Getting information about your competitors can be easier than you may think.
Are there things you do better than your competitors? Are there other things that they do better? How much do they charge? How do they present themselves? Do they offer products or services that you don’t? The answers to these questions may be gotten more easily than you think.
Much of your research can be done online. Start by searching for terms your customers would use. What web sites come up at the top of the listings? Who advertises for those keywords? Analyze the sites at the top of the listings to see how you might improve your web site’s ranking.
As you visit web sites, note what each does well and what does not seem to work. What colors do the sites use? What pages and features do the sites have? Are the sites easy to navigate and find what you are looking for? Do they offer free information, links or tools? How do they use interactivity to involve visitors?
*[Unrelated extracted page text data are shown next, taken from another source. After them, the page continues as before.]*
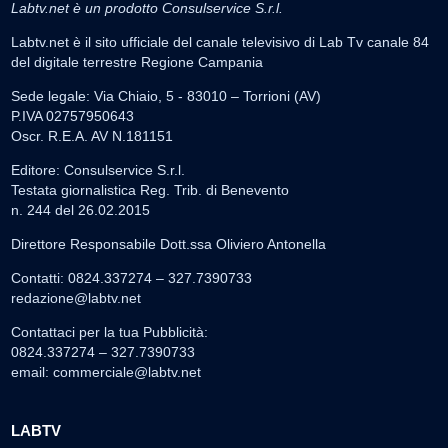
Labtv.net è un prodotto Consulservice S.r.l.
Labtv.net è il sito ufficiale del canale televisivo di Lab Tv canale 84
del digitale terrestre Regione Campania
Sede legale: Via Chiaio, 5 - 83010 – Torrioni (AV)
P.IVA 02757950643
Oscr. R.E.A. AV N.181151
Editore: Consulservice S.r.l.
Testata giornalistica Reg. Trib. di Benevento
n. 244 del 26.02.2015
Direttore Responsabile Dott.ssa Oliviero Antonella
Contatti: 0824.337274 – 327.7390733
redazione@labtv.net
Contattaci per la tua Pubblicità:
0824.337274 – 327.7390733
email:
commerciale@labtv.net
LABTV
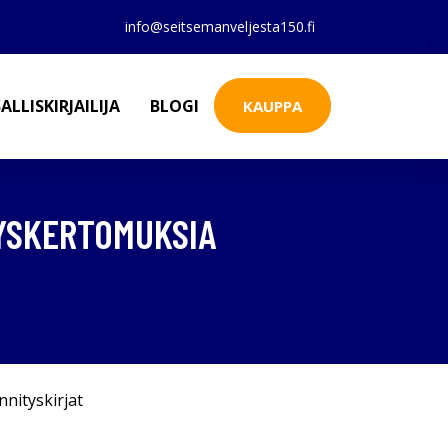
info@seitsemanveljesta150.fi
ALLISKIRJAILIJA
BLOGI
KAUPPA
TYSKERTOMUKSIA
nnityskirjat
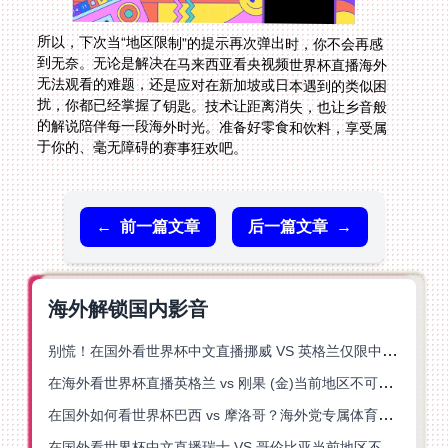
所以，下次当“地区限制”的提示再次弹出时，你不会再感
到无奈。无论是解决在马来西亚看央视频世界杯直播海外
无法观看的难题，还是应对在新加坡或日本遇到的类似困
扰，你都已经掌握了钥匙。技术让距离消失，也让乡音般
的解说陪伴每一段海外时光。准备好零食和饮料，享受属
于你的、毫无障碍的赛事狂欢吧。
←
前一篇文章
后一篇文章
→
海外解锁国内影音
别慌！在国外看世界杯中文直播挪威 VS 英格兰仅限中国大陆？这篇指南帮你搞定
在海外看世界杯直播英格兰 vs 刚果 (金)当前地区不可播放？这篇指南帮你突破所有限制
在国外如何看世界杯巴西 vs 摩洛哥？海外党专属体育观赛指南来了
在国外看世界杯中文直播瑞士 VS 哥伦比亚当前地区不可播放？这篇指南帮你搞定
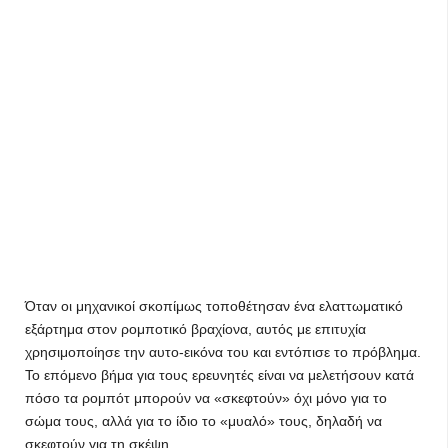
Όταν οι μηχανικοί σκοπίμως τοποθέτησαν ένα ελαττωματικό
εξάρτημα στον ρομποτικό βραχίονα, αυτός με επιτυχία
χρησιμοποίησε την αυτο-εικόνα του και εντόπισε το πρόβλημα.
Το επόμενο βήμα για τους ερευνητές είναι να μελετήσουν κατά
πόσο τα ρομπότ μπορούν να «σκεφτούν» όχι μόνο για το
σώμα τους, αλλά για το ίδιο το «μυαλό» τους, δηλαδή να
σκεφτούν για τη σκέψη.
Does the web site have a media room or press section? What information is posted there? Do they have press releases, photos, bio, product sheets, clips of media appearances, etc?
How do they market their products and services? Read the web copy carefully. Are they using benefit language, or simply relying on buzzwords and jargon? Do they offer a guarantee?
Who are their clients? Do they have a client list or client testimonials? What do clients say about them?
Look for pricing information at the web sites. Many sites post a complete price list. Others may list only prices for products and select services, and some will have not price information at all.
Get copies of marketing materials, such as bio sheets, catalogs, press releases, newsletters, etc. How do they use color? How does the copy read?
Now that you know what the competition is up to, learn from it. Don’t copy exactly what they are doing, but see if there are lessons you can incorporate in the type of products and services you offer, your guarantee, the language you use to communicate with customers and more.